15. The Prince and the Pig
Would you have watched a movie about a little boy and his pet pig and the trials and tribulations they encountered on their journey to ... steal the moon?! Disney thought you would, way back in 2003. And then they thought you wouldn’t, so after paying author Rian Johnson a reported sum in the mid-six figures, they scrapped The Prince and the Pig.
16. HiawathaYou might remember the Silly Symphony “Little Hiawatha,” based on the Longfellow poem. Disney wanted to make a full-length film about adult Hiawatha, with more of an impressionistic feel to it. The closest it got to being made was in the mid-1940s, when concept art was produced and highly praised by the powers that be. They later decided that the movie would end up being another Fantasia—too “highbrow” to be appealing to mass audiences—and stopped production on Hiawatha in 1949 so they could focus on Cinderella and Peter Pan instead.
17. Don Quixote
Back in 1940, the studio was thinking hard about making an artistic version—think Fantasia—of the Cervantes classic. It got pushed back until 1946, when it was briefly revived again as a short that would be part of a larger project. That didn’t work out either, but the Quixote quandary was brought up one more time in 1951. The solution this time was to produce the movie with very simple, flat animation. No dice. But fear not, Cervantes fans (or maybe you should fear): It was just announced in December that Johnny Depp will be producing a modern re-imagining of the tale for Disney.

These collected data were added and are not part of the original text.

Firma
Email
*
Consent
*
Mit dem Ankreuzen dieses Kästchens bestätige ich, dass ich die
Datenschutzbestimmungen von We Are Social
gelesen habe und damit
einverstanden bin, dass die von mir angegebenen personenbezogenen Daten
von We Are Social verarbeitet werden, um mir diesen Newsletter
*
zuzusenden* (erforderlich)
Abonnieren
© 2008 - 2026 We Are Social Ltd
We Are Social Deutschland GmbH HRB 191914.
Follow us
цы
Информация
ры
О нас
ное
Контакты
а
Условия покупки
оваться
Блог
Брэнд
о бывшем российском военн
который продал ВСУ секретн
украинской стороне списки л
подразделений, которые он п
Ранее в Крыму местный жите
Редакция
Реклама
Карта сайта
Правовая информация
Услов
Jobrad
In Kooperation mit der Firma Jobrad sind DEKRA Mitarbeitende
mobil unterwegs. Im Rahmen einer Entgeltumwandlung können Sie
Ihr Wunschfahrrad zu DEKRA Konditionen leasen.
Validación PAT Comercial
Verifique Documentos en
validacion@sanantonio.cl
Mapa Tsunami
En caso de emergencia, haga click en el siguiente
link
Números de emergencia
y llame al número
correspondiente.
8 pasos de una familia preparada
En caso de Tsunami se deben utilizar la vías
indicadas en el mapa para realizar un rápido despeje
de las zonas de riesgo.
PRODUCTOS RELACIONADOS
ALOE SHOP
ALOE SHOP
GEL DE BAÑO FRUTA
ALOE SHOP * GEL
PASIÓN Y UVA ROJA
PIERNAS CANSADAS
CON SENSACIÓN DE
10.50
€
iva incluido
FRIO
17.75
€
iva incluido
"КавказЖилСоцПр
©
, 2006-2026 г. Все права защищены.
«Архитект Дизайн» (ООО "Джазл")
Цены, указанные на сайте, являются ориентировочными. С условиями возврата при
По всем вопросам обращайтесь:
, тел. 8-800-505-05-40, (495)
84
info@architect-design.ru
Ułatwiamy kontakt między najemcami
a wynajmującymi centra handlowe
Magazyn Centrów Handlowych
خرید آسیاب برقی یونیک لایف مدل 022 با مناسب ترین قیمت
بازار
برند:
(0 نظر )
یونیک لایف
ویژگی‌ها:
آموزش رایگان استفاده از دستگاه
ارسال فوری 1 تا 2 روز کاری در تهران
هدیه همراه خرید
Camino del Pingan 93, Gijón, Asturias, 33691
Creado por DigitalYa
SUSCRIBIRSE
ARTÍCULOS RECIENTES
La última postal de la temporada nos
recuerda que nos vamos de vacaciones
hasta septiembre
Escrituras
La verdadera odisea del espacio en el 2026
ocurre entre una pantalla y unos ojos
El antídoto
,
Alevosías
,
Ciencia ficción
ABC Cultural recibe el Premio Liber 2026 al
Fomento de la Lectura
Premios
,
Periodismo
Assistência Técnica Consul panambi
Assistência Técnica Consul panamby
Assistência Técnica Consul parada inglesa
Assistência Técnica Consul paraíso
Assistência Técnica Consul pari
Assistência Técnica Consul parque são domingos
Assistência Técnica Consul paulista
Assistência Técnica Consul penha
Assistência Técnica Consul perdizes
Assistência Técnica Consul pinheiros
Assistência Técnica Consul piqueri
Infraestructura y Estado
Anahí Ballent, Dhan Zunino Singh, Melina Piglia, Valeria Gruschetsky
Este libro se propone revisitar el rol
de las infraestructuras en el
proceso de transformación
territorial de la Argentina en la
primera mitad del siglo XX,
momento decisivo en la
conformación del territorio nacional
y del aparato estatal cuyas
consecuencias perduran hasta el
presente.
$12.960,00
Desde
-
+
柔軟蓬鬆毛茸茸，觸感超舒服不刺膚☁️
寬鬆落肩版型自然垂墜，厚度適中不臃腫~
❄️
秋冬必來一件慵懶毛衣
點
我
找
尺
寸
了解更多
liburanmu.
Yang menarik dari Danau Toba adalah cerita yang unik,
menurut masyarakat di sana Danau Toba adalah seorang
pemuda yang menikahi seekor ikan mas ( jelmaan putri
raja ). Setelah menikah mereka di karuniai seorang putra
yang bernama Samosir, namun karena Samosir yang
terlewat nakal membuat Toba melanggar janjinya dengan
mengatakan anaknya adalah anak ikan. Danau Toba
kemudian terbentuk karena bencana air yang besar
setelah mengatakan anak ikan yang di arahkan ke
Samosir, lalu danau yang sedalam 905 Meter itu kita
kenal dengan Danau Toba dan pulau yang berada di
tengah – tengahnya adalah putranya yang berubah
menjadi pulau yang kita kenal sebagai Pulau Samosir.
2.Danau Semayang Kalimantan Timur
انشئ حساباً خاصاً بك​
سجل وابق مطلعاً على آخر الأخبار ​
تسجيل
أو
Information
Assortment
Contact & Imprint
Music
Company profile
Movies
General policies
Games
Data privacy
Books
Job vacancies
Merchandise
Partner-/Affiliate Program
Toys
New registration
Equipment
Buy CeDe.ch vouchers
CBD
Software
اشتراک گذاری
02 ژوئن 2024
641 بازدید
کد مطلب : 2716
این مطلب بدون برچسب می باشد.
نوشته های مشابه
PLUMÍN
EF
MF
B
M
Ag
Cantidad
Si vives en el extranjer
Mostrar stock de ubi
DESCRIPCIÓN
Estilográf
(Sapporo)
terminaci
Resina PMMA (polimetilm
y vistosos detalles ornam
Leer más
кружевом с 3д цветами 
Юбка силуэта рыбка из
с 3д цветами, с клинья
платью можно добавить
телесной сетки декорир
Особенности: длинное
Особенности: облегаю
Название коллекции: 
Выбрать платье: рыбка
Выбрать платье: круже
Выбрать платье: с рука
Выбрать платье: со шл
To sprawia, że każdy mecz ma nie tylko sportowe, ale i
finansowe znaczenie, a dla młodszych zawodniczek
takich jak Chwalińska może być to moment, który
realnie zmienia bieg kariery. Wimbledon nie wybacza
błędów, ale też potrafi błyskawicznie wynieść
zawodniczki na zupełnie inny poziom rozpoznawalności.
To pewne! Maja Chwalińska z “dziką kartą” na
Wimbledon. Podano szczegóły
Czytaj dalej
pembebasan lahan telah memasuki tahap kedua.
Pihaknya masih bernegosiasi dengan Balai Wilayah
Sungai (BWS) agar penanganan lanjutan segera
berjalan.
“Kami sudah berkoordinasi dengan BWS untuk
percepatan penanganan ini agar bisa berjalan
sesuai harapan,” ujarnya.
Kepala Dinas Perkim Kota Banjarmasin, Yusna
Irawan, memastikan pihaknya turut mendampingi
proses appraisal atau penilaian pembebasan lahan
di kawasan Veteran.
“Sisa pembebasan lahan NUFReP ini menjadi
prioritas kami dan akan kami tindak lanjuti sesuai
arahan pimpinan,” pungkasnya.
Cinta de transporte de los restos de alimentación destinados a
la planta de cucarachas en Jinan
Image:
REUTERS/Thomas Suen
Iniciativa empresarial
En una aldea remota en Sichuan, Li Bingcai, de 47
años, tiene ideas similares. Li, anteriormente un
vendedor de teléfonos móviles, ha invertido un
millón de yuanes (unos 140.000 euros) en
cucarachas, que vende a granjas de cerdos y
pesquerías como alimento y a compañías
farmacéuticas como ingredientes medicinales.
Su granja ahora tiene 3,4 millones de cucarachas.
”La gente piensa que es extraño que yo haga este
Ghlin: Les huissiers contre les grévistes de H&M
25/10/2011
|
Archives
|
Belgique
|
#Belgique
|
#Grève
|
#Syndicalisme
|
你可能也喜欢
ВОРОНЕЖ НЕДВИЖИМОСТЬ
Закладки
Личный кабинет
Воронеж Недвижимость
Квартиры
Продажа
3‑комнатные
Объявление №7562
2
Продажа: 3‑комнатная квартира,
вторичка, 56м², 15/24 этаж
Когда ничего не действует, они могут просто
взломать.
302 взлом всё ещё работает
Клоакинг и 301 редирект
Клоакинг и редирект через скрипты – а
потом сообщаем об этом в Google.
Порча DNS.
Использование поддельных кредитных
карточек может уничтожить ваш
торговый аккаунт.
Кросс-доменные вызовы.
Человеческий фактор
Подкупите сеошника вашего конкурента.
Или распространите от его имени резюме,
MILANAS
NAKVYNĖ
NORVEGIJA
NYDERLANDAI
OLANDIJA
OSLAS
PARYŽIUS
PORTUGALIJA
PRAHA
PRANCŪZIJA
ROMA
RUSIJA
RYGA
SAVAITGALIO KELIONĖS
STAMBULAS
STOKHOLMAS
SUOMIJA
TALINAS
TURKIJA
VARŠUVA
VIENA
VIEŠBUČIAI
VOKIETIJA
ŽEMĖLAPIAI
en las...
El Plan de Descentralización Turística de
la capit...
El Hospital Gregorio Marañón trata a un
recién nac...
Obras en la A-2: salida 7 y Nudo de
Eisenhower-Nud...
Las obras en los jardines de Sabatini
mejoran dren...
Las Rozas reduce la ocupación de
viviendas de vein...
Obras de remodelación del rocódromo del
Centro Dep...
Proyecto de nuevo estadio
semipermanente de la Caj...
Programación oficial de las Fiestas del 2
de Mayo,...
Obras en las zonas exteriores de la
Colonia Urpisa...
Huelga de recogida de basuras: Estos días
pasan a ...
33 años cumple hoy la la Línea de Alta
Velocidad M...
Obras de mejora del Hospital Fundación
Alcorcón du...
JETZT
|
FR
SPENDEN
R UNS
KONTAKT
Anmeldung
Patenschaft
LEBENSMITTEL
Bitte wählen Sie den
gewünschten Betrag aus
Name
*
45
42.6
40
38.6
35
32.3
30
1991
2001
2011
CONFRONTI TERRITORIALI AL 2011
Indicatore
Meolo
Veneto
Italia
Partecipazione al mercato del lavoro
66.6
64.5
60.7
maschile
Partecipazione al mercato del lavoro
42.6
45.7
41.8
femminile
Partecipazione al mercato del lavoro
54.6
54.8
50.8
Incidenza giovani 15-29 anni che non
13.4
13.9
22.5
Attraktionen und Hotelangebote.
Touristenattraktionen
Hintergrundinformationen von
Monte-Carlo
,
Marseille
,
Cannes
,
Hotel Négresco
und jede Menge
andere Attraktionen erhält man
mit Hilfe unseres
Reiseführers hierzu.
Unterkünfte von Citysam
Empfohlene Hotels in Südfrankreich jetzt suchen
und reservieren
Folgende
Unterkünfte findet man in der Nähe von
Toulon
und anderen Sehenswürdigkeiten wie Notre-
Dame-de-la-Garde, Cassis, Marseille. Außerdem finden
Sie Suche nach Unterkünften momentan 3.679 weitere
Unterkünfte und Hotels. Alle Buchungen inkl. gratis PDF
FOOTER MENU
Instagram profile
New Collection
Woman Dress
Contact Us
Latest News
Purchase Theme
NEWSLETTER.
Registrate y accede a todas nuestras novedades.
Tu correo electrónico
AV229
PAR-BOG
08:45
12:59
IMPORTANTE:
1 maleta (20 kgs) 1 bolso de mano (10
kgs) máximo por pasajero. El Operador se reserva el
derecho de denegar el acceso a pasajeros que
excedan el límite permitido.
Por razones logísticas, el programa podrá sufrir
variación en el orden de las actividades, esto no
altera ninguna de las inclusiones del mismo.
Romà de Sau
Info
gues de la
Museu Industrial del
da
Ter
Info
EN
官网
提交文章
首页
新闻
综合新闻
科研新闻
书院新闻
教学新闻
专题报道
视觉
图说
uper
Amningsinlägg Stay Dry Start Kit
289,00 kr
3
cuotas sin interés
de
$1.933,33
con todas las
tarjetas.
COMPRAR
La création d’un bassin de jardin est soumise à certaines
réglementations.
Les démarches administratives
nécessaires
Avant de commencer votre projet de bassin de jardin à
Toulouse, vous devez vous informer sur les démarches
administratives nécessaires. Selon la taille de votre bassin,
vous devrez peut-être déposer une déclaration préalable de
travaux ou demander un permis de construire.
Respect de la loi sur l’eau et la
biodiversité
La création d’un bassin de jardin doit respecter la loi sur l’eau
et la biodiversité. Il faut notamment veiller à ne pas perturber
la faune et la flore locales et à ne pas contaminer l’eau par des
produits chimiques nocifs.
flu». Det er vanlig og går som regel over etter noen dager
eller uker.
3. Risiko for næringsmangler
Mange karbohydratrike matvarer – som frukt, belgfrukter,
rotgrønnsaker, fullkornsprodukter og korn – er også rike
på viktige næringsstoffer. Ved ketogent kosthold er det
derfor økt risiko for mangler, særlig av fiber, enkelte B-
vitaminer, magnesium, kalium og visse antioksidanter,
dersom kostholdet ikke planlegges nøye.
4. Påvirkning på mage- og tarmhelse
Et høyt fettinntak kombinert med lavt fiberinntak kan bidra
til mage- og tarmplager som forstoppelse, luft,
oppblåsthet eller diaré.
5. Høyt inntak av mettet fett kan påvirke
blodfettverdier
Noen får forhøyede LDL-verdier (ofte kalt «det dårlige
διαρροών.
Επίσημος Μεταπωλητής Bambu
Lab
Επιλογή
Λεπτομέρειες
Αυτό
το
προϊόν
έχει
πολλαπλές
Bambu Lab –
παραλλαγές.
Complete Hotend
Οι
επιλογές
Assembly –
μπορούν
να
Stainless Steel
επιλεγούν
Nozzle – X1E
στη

18. The Rainbow Road to Oz
Though Disney’s Oz the Great and Powerful came out earlier this year, they’ve been trying to seal that deal since the 1930s. Prior to the success of Snow White and the Seven Dwarfs, Walt Disney tried to acquire the rights to several children’s literature titles. Sometimes he was successful—Alice in Wonderland, Peter Pan—and, sometimes, as in the case of The Wizard of Oz, he was not. MGM ended up buying the rights in 1937 for $75,000. After Baum’s widow died in 1953, Disney was able to purchase the rights to 11 of the 14 other books in the Oz series, however. A live-action movie was planned, featuring Annette Funicello as Princess Ozma and the rest of the Mouseketeers in supporting roles. They even went so far as to preview The Rainbow Road to Oz on TV:
We don’t officially know why the project stalled out, but the speculation is that Disney simply found himself preoccupied with Disneyland projects and the upcoming release of Sleeping Beauty.